- Episteme- A grouping of statements that suggests a consistent pattern in how they function as constituents of a system of knowledge. An episteme may be a cultural code, characteristic system, structure, network, or ground of thought that governs the language, perception, values, and practices of an age.
- Discursive formation- Foucault replaced the term "episteme" with this when he wrote The Archeology of Knowledge. Because he was not a structuralist, Foucault decided to abandon "episteme", and use a term that fit within his philosophy. This has the same meaning of "episteme".
- Statement- The basis unit of discursive formation, this is a set of signs or symbols to which a status of knowledge can be ascribed. Discourse is the plural of "statement". The statement is not a sentence due to the sentence being governed by grammatical rules and the statement is governed by logic rules.

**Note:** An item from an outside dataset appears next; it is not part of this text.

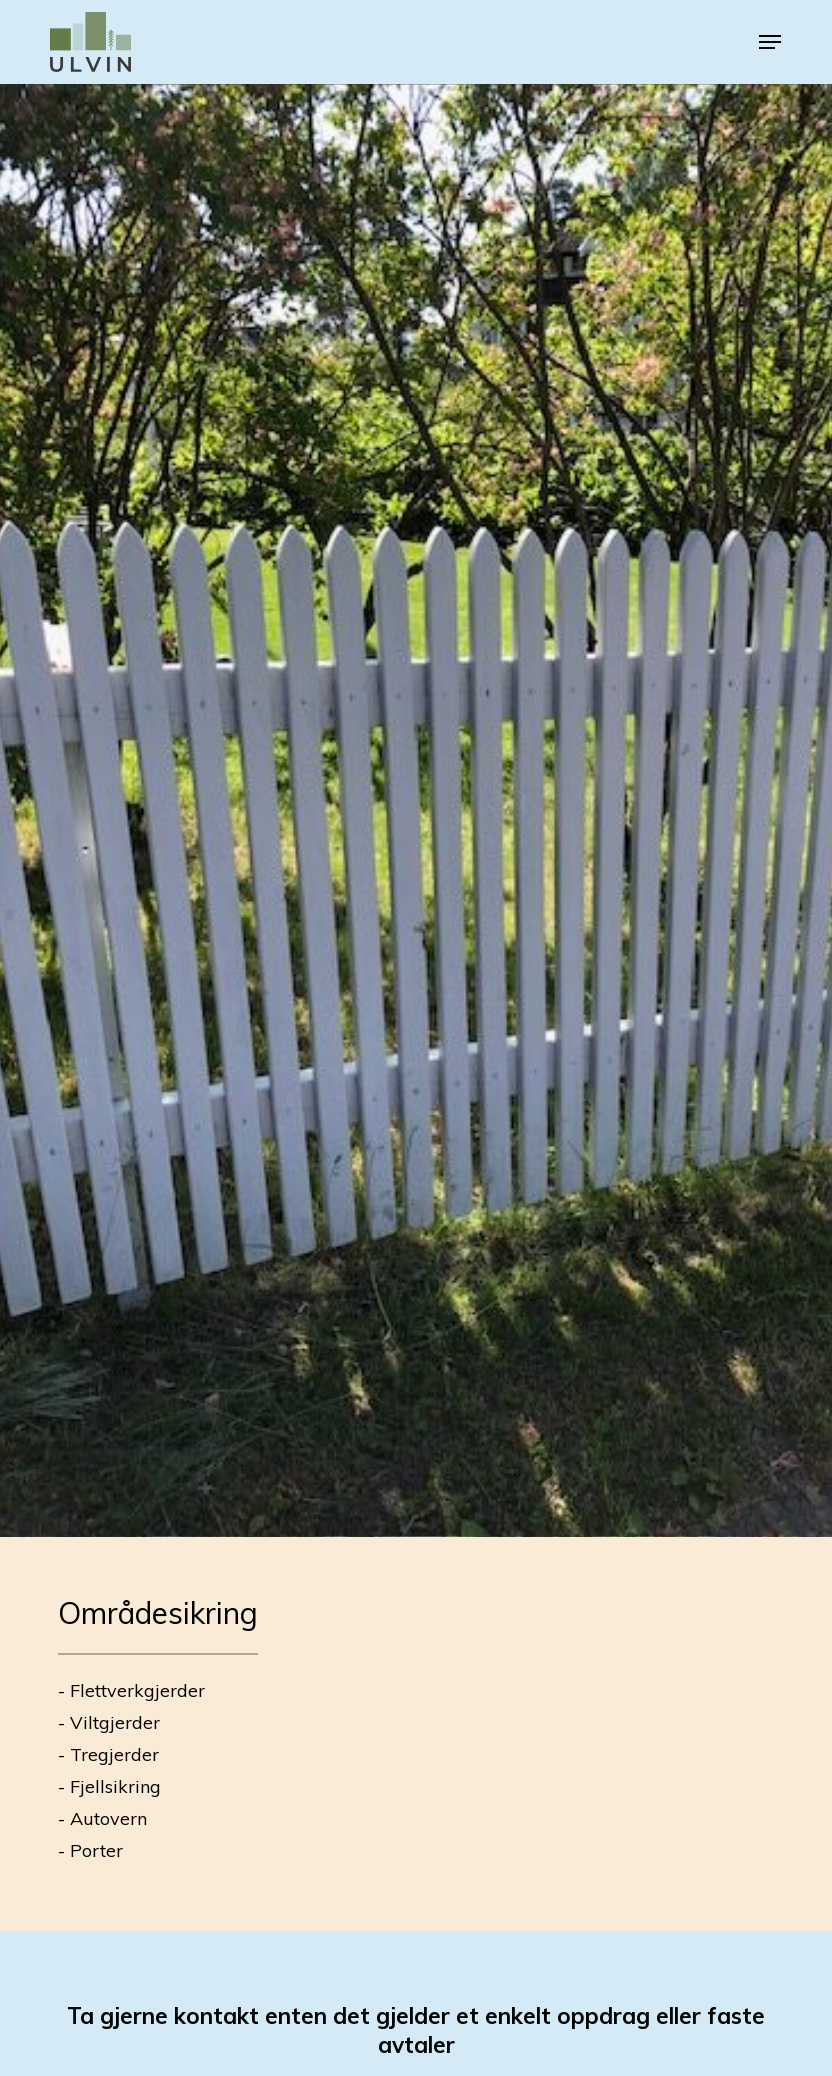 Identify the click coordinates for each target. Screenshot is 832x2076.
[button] (770, 42)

- Resemblance (similitude)- Episteme of the sixteenth century was based on the thought that everything resembles something else and in that sense stood for it. Words and things were not thought of as being separate.
- Power- "A more-or-less organized, hierarchical, co-ordinated cluster of relations." Power is a characteristic of all relationships and, in fact, constitutes those relationships. All individuals exercise power, and are all subjected to it.
- Bio-power- Power over life. It "exerts a positive influence of life, that endeavors to administer, optimize, and multiply it, subjecting it to precise controls and comprehensive regulations."
- Resistance- In Foucault's system, this can be characterized by discourse that both creates and constrains.
- Specific intellectual- Ordinary people who have knowledge of their circumstances and are able to express themselves independently of the universal theorizing intellectual.
- Universal intellectual- A defender of natural rights and an advocate of humanity. A bearer of universal moral, theoretical and political values who is at the forefront of progress and revolution.
- Critique- A major tool of resistance that points out what kinds of assumptions, what kinds of familiar, unchallenged, unconsidered modes of thought are accepted as self-evident that will no longer be accepted as such. Attacking the existing order of things.
- Ethics- One part of the study of morals that illustrates how individuals constitute themselves as moral subjects.
- Moral Code- Rules that determine which acts are permitted or forbidden and the code which determines the positive or negative values of possible behaviors.
- Ethical substance- Aspect of the self that is seen as the appropriate domain for moral conduct.
- Mode of subjection- The authority or rationale for moral obligations, "the way in which people are invited or incited to recognize their moral obligations."
- Asceticism- The practical means by which individuals become ethical subjects.
- Telos- What is considered to be the state of perfection or completion according to the moral code. The discovery of "one's true self".
- Archeology- A means for analyzing the production of discourse in terms of the conditions of possibility that allow it to appear, and that govern the system of knowledge and order.
- Genealogy- A compliment to archeology designed to describe Foucault's method of investigation. Genealogy looks for the rules governing discursive practices.
- Methodology of inquiry- Characterized by the data Foucault chose to study, as he did not study renowned documents, but generally unknown ones.
- Interpretation (commentary)- A technique of power in that it selects what is to be suppressed and allows only specifically qualified individuals to do the interpreting.